Su padre ha intentado oponerse a esta decisión y ha agotado todas las vías legales para que su hija no tenga la muerte digna que ella desea. El 18 de julio de 2025 comenzó su lucha judicial recurriendo la resolución de la Comisión de Garantía y Evaluación de Cataluña que había concedido la autorización de la eutanasia a su hija.
El juzgado consideró que el progenitor de Noelia no estaba legitimado para recurrir la decisión, ya que su hija era mayor de edad y no estaba incapacitada.

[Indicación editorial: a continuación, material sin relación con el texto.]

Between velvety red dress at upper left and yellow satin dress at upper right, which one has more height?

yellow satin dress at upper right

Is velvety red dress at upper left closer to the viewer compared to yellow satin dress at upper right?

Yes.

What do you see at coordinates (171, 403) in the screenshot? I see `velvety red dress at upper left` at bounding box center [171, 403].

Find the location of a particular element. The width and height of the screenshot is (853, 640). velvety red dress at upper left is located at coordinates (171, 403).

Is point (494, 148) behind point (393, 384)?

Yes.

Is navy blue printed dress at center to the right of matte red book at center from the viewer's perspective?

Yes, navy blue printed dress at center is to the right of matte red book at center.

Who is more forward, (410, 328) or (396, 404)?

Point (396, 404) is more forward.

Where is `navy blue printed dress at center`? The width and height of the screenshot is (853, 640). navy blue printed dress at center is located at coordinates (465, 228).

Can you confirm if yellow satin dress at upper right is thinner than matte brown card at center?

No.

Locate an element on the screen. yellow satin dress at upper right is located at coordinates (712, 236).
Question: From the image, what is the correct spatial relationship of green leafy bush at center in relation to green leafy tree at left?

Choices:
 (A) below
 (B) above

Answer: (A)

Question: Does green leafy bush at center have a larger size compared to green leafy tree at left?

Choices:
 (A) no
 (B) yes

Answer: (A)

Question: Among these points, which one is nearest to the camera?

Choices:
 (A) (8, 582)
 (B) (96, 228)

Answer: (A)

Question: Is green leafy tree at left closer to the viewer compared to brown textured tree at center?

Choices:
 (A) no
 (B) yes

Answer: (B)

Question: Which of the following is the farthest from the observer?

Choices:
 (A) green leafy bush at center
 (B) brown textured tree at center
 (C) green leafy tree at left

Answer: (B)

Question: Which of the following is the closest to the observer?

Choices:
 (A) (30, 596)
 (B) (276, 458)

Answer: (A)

El padre presentó una apelación ante el Tribunal Superior de Justicia de Cataluña, que reconoció su legitimación para recurrir, pero rechazó su recurso.
El Tribunal Europeo de Derechos Humanos rechaza paralizar la eutanasia
El Tribunal Supremo y el Constitucional tampoco admitieron los recursos del progenitor, y este martes, el Tribunal Europeo de Derechos Humanos (TEDH) ha rechazado paralizar la eutanasia, sumándose a la decisión de la Corte de Estrasburgo de rechazar una petición de medidas cautelares el pasado 10 de marzo.

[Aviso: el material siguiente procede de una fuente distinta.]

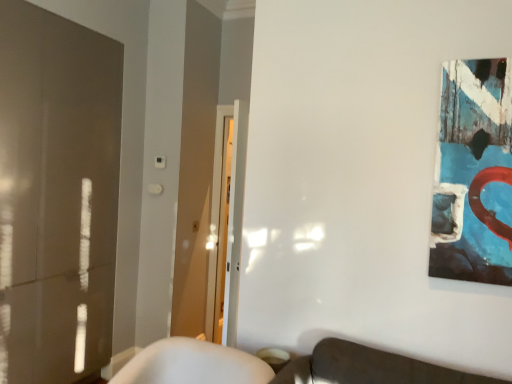 Describe the element at coordinates (56, 194) in the screenshot. I see `matte glass door at left` at that location.

This screenshot has width=512, height=384. Identify the location of matte glass door at left. (56, 194).

The width and height of the screenshot is (512, 384). What do you see at coordinates (474, 174) in the screenshot? I see `textured canvas artwork at upper right` at bounding box center [474, 174].

You are a GUI agent. You are given a task and a screenshot of the screen. Output one action in this format:
    pyautogui.click(x=<x>, y=<y>)
    Task: Click on the textured canvas artwork at upper right
    This screenshot has height=384, width=512.
    Given the screenshot: What is the action you would take?
    pyautogui.click(x=474, y=174)

Where is `matte glass door at left`? matte glass door at left is located at coordinates (56, 194).

Which object is positioned more to the right, matte glass door at left or textured canvas artwork at upper right?

textured canvas artwork at upper right is more to the right.

Relative to textured canvas artwork at upper right, is matte glass door at left in front or behind?

Visually, matte glass door at left is located behind textured canvas artwork at upper right.

Considering the points (64, 72) and (440, 139), which point is in front, point (64, 72) or point (440, 139)?

The point (440, 139) is closer to the camera.

From the image's perspective, which is below, matte glass door at left or textured canvas artwork at upper right?

matte glass door at left, from the image's perspective.

From a real-world perspective, between matte glass door at left and textured canvas artwork at upper right, who is vertically lower?

From a 3D spatial view, matte glass door at left is below.

Considering the sizes of objects matte glass door at left and textured canvas artwork at upper right in the image provided, who is wider, matte glass door at left or textured canvas artwork at upper right?

With larger width is matte glass door at left.

Can you confirm if matte glass door at left is shorter than textured canvas artwork at upper right?

No.

Who is bigger, matte glass door at left or textured canvas artwork at upper right?

matte glass door at left.

Do you think matte glass door at left is within textured canvas artwork at upper right, or outside of it?

matte glass door at left is located beyond the bounds of textured canvas artwork at upper right.

Would you consider matte glass door at left to be distant from textured canvas artwork at upper right?

Absolutely, matte glass door at left is distant from textured canvas artwork at upper right.

Does matte glass door at left turn towards textured canvas artwork at upper right?

Yes, matte glass door at left faces towards textured canvas artwork at upper right.

How much distance is there between matte glass door at left and textured canvas artwork at upper right?

They are 2.15 meters apart.

In the image, there is a matte glass door at left. Where is `picture frame above it (from the image's perspective)`? This screenshot has height=384, width=512. picture frame above it (from the image's perspective) is located at coordinates (474, 174).

Consider the image. Which is more to the right, textured canvas artwork at upper right or matte glass door at left?

textured canvas artwork at upper right.

Is textured canvas artwork at upper right in front of matte glass door at left?

Yes, it is in front of matte glass door at left.

Which is nearer, (x=503, y=192) or (x=71, y=203)?

The point (x=503, y=192) is more forward.

From the image's perspective, is textured canvas artwork at upper right located above or below matte glass door at left?

textured canvas artwork at upper right is situated higher than matte glass door at left in the image.

From a real-world perspective, does textured canvas artwork at upper right stand above matte glass door at left?

Yes, from a real-world perspective, textured canvas artwork at upper right is on top of matte glass door at left.

Is textured canvas artwork at upper right thinner than matte glass door at left?

Yes, textured canvas artwork at upper right is thinner than matte glass door at left.

Considering the sizes of objects textured canvas artwork at upper right and matte glass door at left in the image provided, who is taller, textured canvas artwork at upper right or matte glass door at left?

matte glass door at left.

In the scene shown: Which of these two, textured canvas artwork at upper right or matte glass door at left, is smaller?

textured canvas artwork at upper right is smaller.

Which is correct: textured canvas artwork at upper right is inside matte glass door at left, or outside of it?

textured canvas artwork at upper right is located beyond the bounds of matte glass door at left.

Is the surface of textured canvas artwork at upper right in direct contact with matte glass door at left?

No, textured canvas artwork at upper right is not next to matte glass door at left.

Is textured canvas artwork at upper right oriented towards matte glass door at left?

No, textured canvas artwork at upper right does not turn towards matte glass door at left.

Find the location of a particular element. Image resolution: width=512 pixels, height=384 pixels. picture frame on the right side of matte glass door at left is located at coordinates (474, 174).

Locate an element on the screen. glass door below the textured canvas artwork at upper right (from the image's perspective) is located at coordinates (56, 194).

At what (x,y) coordinates should I click in order to perform the action: click on glass door beneath the textured canvas artwork at upper right (from a real-world perspective). Please return your answer as a coordinate pair (x, y). This screenshot has width=512, height=384. Looking at the image, I should click on (56, 194).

Las diferentes resoluciones judiciales han dejado clara la capacidad de la joven para pedir la eutanasia y la existencia de los requisitos legales al sufrir "una enfermedad grave e incurable que le provoca un padecimiento grave, crónico e imposibilitante".
La madre de Noelia tampoco está de acuerdo con la decisión de su hija, pero ha manifestado en el programa Y ahora Sonsoles que “aunque no esté conforme, siempre voy a estar a su lado. Si ella no quiere vivir, yo ya no puedo más”.

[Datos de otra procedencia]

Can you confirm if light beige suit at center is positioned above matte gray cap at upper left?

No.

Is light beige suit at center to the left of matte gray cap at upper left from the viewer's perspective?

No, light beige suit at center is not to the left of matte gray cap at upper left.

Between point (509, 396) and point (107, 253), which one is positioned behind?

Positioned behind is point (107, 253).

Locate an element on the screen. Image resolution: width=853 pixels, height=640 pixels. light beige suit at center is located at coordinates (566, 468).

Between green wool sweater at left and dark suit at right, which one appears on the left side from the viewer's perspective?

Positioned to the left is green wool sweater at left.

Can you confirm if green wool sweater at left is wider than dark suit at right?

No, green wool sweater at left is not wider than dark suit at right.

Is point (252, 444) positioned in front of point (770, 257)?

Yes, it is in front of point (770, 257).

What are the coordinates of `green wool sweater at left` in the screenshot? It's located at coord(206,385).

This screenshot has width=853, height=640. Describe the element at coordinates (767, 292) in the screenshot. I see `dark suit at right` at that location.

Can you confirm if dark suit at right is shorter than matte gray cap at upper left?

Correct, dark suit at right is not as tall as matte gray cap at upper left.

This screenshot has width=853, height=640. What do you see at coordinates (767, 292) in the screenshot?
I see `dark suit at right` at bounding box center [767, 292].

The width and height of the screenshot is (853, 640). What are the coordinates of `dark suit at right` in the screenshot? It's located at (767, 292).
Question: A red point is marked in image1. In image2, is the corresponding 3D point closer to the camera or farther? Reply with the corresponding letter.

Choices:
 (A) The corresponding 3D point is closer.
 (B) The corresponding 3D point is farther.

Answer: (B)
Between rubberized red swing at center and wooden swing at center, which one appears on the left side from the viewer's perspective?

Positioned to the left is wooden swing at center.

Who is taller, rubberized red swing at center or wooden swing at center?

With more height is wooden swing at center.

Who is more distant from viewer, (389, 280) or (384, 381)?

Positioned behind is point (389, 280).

"Nadie de mi familia está a favor, pero la felicidad de un padre no tiene que estar por encima de la de una hija o de la vida de una hija", ha indicado la joven, añadiendo: "Yo simplemente quiero irme en paz y dejar de sufrir. El 26 me aplican la eutanasia, lo tenía muy claro desde el principio".
La Ley Orgánica de Regulación de la Eutanasia (LORE) entró en vigor en España el 25 de junio de 2021, siendo el de Eskarne, una mujer vasca de 86 años de edad, el primer caso conocido de eutanasia legal, menos de un mes después (23 de julio de 2021) de entrar en vigor la ley. Su muerte asistida se produjo en su domicilio con ayuda de personal sanitario tras años sufriendo una enfermedad de carácter irreversible.